A l’appui de sa démonstration, D. Vidal me cite un certain nombre de confrères et d’intellectuels qui auraient ainsi été les victimes d’une infâme cabale et dont certains auraient été traînés devant les tribunaux pour répondre de l’accusation d’antisémitisme. Il me cite notamment les cas de Daniel Mermet, Danièle Sallenave, Edgar Morin et Sami Naïr. Une fois plus, il faut en revenir aux faits et examiner le dossier.

a) Daniel Mermet a-t-il été poursuivi pour avoir critiqué la politique d’Ariel Sharon? Non. Trois fois non. Des organisations juives ont porté plainte contre Daniel Mermet pour la diffusion sur l’antenne de France Inter de propos – enregistrés – d’auditeurs s’en prenant explicitement aux juifs dans leur ensemble et non au gouvernement israélien. Que Dominique Vidal juge sur pièce. Voici deux extraits des messages diffusés par Daniel Mermet et qui ont motivés les poursuites :

« Oui, les juifs ont très bien exploité le capital de pitié qu’ils cultivent depuis cinquante ans, maintenant ça suffit ! »

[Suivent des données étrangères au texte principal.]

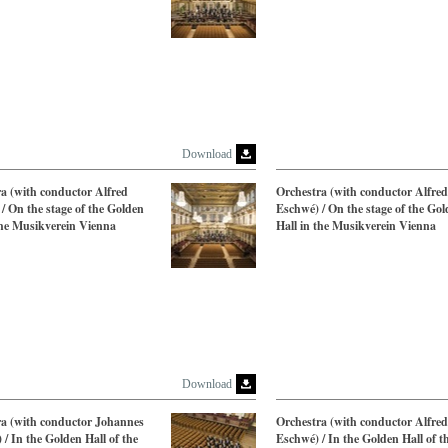
Download
a (with conductor Alfred
Orchestra (with conductor Alfred
/ On the stage of the Golden
Eschwé) / On the stage of the Go
the Musikverein Vienna
Hall in the Musikverein Vienna
Download
ra (with conductor Johannes
Orchestra (with conductor Alfred
 / In the Golden Hall of the
Eschwé) / In the Golden Hall of t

(diffusé sur l’antenne de France Inter le 22 juin 2001)

«Qu’est ce que c’est que ces hypocrites qui manient avec tant de virtuosité le bouclier de l’antisémitisme lorsqu’on veut juste leur rappeler que depuis cinquante ans ils reproduisent à dose homéopathique l’horrible injustice dont ils ont souffert »

(diffusé sur l’antenne de France Inter le 21 juin 2001)

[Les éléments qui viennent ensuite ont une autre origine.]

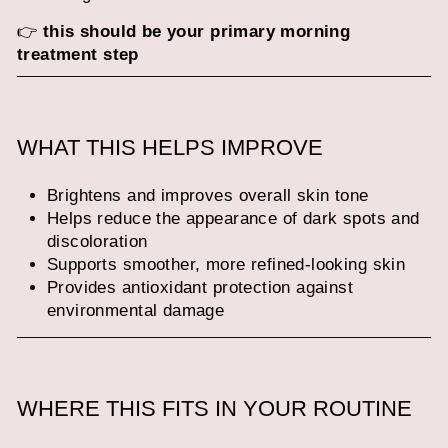
👉
this should be your primary morning
treatment step
WHAT THIS HELPS IMPROVE
Brightens and improves overall skin tone
Helps reduce the appearance of dark spots and
discoloration
Supports smoother, more refined-looking skin
Provides antioxidant protection against
environmental damage
WHERE THIS FITS IN YOUR ROUTINE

Ce ne sont là que quelques exemples et il y a bien d’autres. Est-ce selon M. Vidal « une critique de la politique de Sharon ? ». Qui instrumentalise l’antisémitisme ? Qui exploite le thème de la Shoah ? Les organisations juives ou Daniel Mermet ? Dominique Vidal peut-il sérieusement soutenir que la diffusion de tels messages sur les ondes du service public, à une heure de grande écoute et à une époque où l’on brûlait les synagogues et l’on attaquait les rabbins dans les rues n’était pas à proprement parler scandaleux ?

b) En juin dernier, Danièle Sallenave, Edgar Morin et Sami Naïr ont publié dans « Le Monde » une très longue tribune « Israël-Palestine : le cancer » critiquant très violemment la politique de Sharon et dont je vous livre quelques passages :

- « On a peine à imaginer qu’une nation de fugitifs, issus du peuple le plus longtemps persécuté (…) soit capable de se transformer en deux générations en peuple dominateur et sûr de lui et, à l’exception d’un admirable minorité, en peuple méprisant ayant satisfaction à humilier ».

- « Dans les derniers temps de la reconquête de la Cisjordanie, Tsahal s’est livré à des actes de pillages, homicides exécutions où le peuple élu agit comme la race supérieure ».

- « Les juifs qui furent humiliés, méprisés, persécutés, humilient, méprisent, persécutent les palestiniens. Les juifs qui furent victime d’un ordre impitoyable imposent leur ordre impitoyable aux palestiniens. Les juifs qui furent victimes de l’inhumanité montrent une terrible inhumanité ».

Ces propos constituent-ils la critique légitime de la politique d’un Etat où la mise en cause violente de tout un peuple, le peuple juif en l’occurrence ? Dominique Vidal peut-il sincèrement soutenir que ces écrits – même s’ils ont été publiés dans un journal auquel il est rattaché – ne transpirent pas un antisémitisme inquiétant ? Je laisse au Rédacteur en Chef du Monde Diplomatique le soin de répondre à ces questions et de se regarder ensuite dans une glace.

Clément Weill-Raynal

PS. Sur la question des localités juives de Judée Samarie et Gaza, je persiste et signe. Certes, la quatrième convention de Genève s’applique bien à ces territoires, j’en conviens. Mais rien ne permet d’affirmer que les « colonies juives » constituent une violation de ladite convention. Je maintiens donc que la présence de civils juifs dans ces territoires ne constitue en rien une infraction au droit international et je suis prêt à en débattre publiquement avec Dominique Vidal.